Spotlight

How Joanna Yates turned lived experience into a career helping others

When Joanna Yates first walked into an emotional skills group, she had no idea it would change the course of her life.

What began as a personal attempt to reconnect with coping strategies, eventually led her to discover a passion for supporting others – a passion that has since grown into a paid role within the NHS.

Joanna describes her mental health journey as one marked by challenges stretching back to her teenage years.

Living with ADHD and having received support from mental health services for many years, she had taken part in a wide range of therapies, but it was during a period of stability, after completing dialectical behavioural therapy (DBT), that things began to shift.

“I wasn’t really using my DBT skills anymore and I found it really hard to reconnect with them,” she says.

Wanting to refresh her memory, she joined an emotional skills course – a decision that would open unexpected doors.

Joanna repeated the course several times, partly to keep herself accountable and to ensure she held onto the tools she’d learned.

Her facilitators noticed she kept returning and began asking why she was coming back so often, especially as she clearly knew the material of the course so well.

“I explained my position and that’s when they suggested I join the Somerset Recovery College as a lived experience tutor,” Joanna says. “They could see I was giving more back to the group than I was gaining.”

What Joanna didn’t realise was that, when she went online to sign up, she accidentally joined our trust’s lived experience support team – then known as the recovery partners service – instead of the Recovery College… but it turned out to be a happy mistake!

“Being a lived experience partner seemed interesting, so I decided to carry on anyway, and everything stemmed from there,” she adds.

“From there, I began taking on a number of tasks, such as co‑producing leaflets, joining project groups, becoming involved in research and attending open forums.

“Though nervous at first, especially sitting on interview panels with professionals who would previously have been the ones looking after me, I felt welcomed, valued and increasingly confident.”

Joanna’s confidence and influence grew quickly, and she began helping to develop the Branching Out project, from its earliest consultation stages, through to its implementation and expansion into local communities. She saw first‑hand how lived experience can improve services and reduce ward readmissions.

One of Joanna’s proudest achievements is the peer support group she set up following the emotional skills course – a group she continues to facilitate more than a year and a half later.

Alongside her volunteer work, Joanna also began picking up shifts as a bank healthcare assistant on the wards.

When colleagues noticed the valuable role she was playing within the Branching Out group, psychologist, Dr Helen Schur, and lived experience team leader, Paul Milverton, arranged for her to continue contributing as a bank worker, allowing her to take on greater responsibility in a formal, paid capacity.

Joanna says the work has been both humbling and empowering. She adds: “It’s been really reflective for me, as after all the negative experiences I’ve had, being able to see services from the other side has helped me process a lot of that. It’s helped me in my own mental health journey as well.”

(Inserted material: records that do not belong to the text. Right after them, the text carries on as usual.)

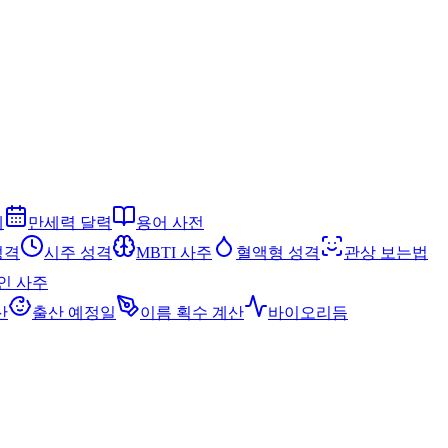
세
만세력 달력
용어 사전
성격
시주 성격
MBTI 사주
혈액형 성격
관상 보는법
인 사주
산
출산 예정일
이름 획수 계산
바이오리듬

She believes lived experience partners bring insight that can directly shape better care. Through projects such as Culture of Care, Joanna has influenced practice across wards and helped colleagues to understand what compassionate, inclusive care looks like from the perspective of someone who has been on the receiving end.

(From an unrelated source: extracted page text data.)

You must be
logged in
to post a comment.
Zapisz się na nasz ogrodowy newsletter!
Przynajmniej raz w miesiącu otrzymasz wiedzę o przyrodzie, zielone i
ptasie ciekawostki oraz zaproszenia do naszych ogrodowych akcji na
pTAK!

“It’s amazing to actually see the impact we have,” she says. “Sometimes you even see a physical shift in colleagues when something clicks, and it inspires them to make a real change.”

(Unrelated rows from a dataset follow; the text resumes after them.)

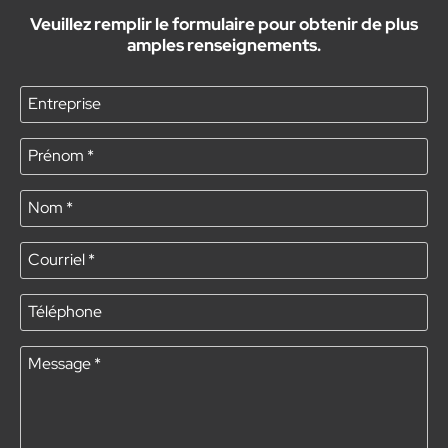
Veuillez remplir le formulaire pour obtenir de plus
amples renseignements.
Entreprise
Prénom
*
Nom
*
Courriel
*
Téléphone
Message
*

Joanna hopes to see the lived experience programme continue to grow, and she remains passionate about raising awareness so that more colleagues understand the value the partners bring.

For her, the biggest reward is seeing how her journey can help others. “I’ve grown as a person. I’ve learned I can challenge things when needed, in a supportive way, and even when change isn’t immediate, it’s still worth doing. Sometimes messages take a while to make a difference, but they do.”

From service user, to volunteer, to bank healthcare assistant and active contributor in service improvement, Joanna’s journey shows what’s possible when lived experience is recognised not as a barrier, but as a strength.

And for Joanna, that journey is far from over.